▶ **How to complete this task**: To complete this task, print all the data below exactly but leave out the images.

BEGIN The data

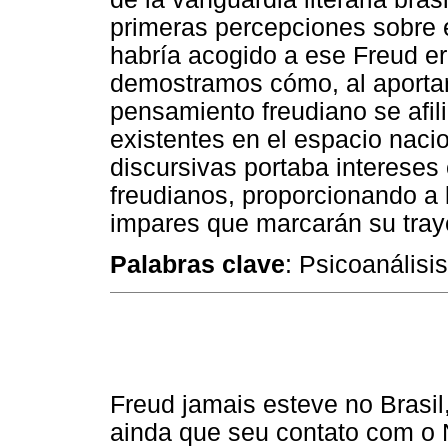
primeras percepciones sobre e
habría acogido a ese Freud err
demostramos cómo, al aportar 
pensamiento freudiano se afili
existentes en el espacio nac
discursivas portaba intereses 
freudianos, proporcionando a l
impares que marcarán su traye
Palabras clave
: Psicoanálisi
Freud jamais esteve no Brasil
ainda que seu contato com o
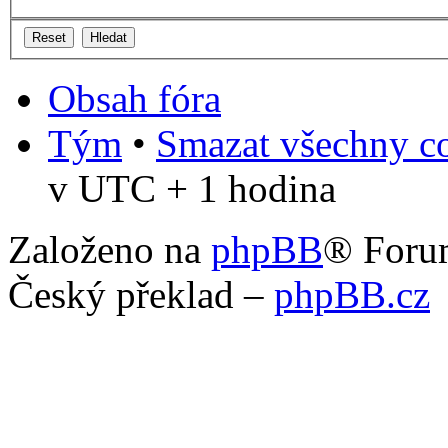
Obsah fóra
Tým
•
Smazat všechny co
v UTC + 1 hodina
Založeno na
phpBB
® Foru
Český překlad –
phpBB.cz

END The data

▶ **Completed task**:
primeras percepciones sobre e
habría acogido a ese Freud err
demostramos cómo, al aportar 
pensamiento freudiano se afili
existentes en el espacio nac
discursivas portaba intereses 
freudianos, proporcionando a l
impares que marcarán su traye
Palabras clave
: Psicoanálisi
Freud jamais esteve no Brasil
ainda que seu contato com o
Obsah fóra
Tým
•
Smazat všechny co
v UTC + 1 hodina
Založeno na
phpBB
® Foru
Český překlad –
phpBB.cz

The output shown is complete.